Changes in Hepatic Steatosis Before and After Direct-Acting Antiviral Treatment in People With HIV and Hepatitis C Coinfection
- PMID: 39417816
- PMCID: PMC11793071
- DOI: 10.1093/infdis/jiae487
Changes in Hepatic Steatosis Before and After Direct-Acting Antiviral Treatment in People With HIV and Hepatitis C Coinfection
Abstract
Background: Both human immunodeficiency virus (HIV) and hepatitis C virus (HCV) infections increase the risk of hepatic steatosis (HS), which in turn contribute to the severity and progression of liver disease. Direct-acting antivirals (DAAs) can cure HCV but whether they reduce HS is unclear.
Methods: HS was assessed using the controlled attenuation parameter (CAP) and the Hepatic Steatosis Index (HSI) in participants coinfected with HIV and HCV from the Canadian Coinfection Cohort. Changes in HS, before, during, and after successful DAA treatment were estimated using generalized additive mixed models, adjusted for covariates measured prior to treatment (age, sex, duration of HCV infection, body mass index, diabetes, prior exposure to dideoxynucleosides, and hazardous drinking).
Results: In total, 431 participants with at least 1 measure of CAP or HSI before treatment were included. CAP steadily increased over time: adjusted annual slope 3.3 dB/m (95% credible interval [CrI], 1.6-4.9) before, and 3.9 dB/m (95% CrI, 1.9-5.9) after DAA treatment, irrespective of pretreatment CAP. In contrast, HSI changed little over time: annual slope 0.2 (95% CrI, -0.1 to 0.5) before and 0.2 (95% CrI, -0.1 to 0.5) after, but demonstrated a marked reduction during treatment -4.5 (95% CrI, -5.9 to -3.1).
Conclusions: When assessed by CAP, HS was unaffected by DAA treatment and steadily increased over time. In contrast, HSI did not appear to reflect changes in HS, with the decrease during treatment likely related to resolution of hepatic inflammation. Ongoing HS may pose a risk for liver disease in coinfected people cured of HCV.
Keywords: HIV-hepatitis C coinfection; Hepatic Steatosis Index; controlled attenuation parameter; direct-acting antivirals; hepatic steatosis.

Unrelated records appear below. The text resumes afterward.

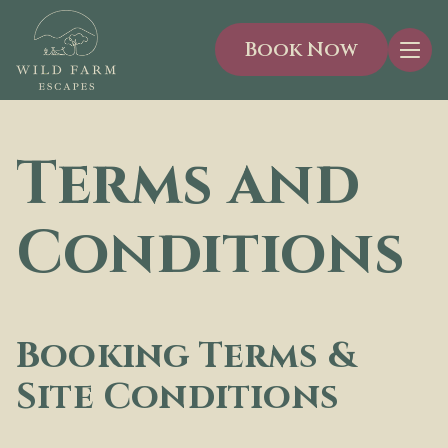
Book Now
Men
Terms and
Conditions
Booking Terms &
Site Conditions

© The Author(s) 2024. Published by Oxford University Press on behalf of Infectious Diseases Society of America.
Conflict of interest statement
Potential conflicts of interest. M. B. K. reports grants for investigator-initiated studies from ViiV Healthcare, AbbVie, and Gilead; and consulting fees from ViiV Healthcare, Merck, AbbVie, and Gilead. G. S. has acted as speaker for Merck, Gilead, Abbvie, Novo Nordisk, and Pfizer; served as an advisory board member for Pfizer, Merck, Novo Nordisk, and Gilead; and has received unrestricted research funding from Theratecnologies, Inc and Merck. S. W. reports grants for investigator-initiated studies from ViiV Healthcare, Merck, and Gilead; and consulting fees and speaking at CME events for ViiV Healthcare, Merck, Gilead, and Jannsen. M. H. reports honoraria for speaking engagements or advisory boards and research funding from Gilead. C. C. reports speaker’s fees, advisor fees, and program support from Gilead Sciences, AbbVie, and ViiV Healthcare. All other authors report no potential conflicts. All authors have submitted the ICMJE Form for Disclosure of Potential Conflicts of Interest. Conflicts that the editors consider relevant to the content of the manuscript have been disclosed.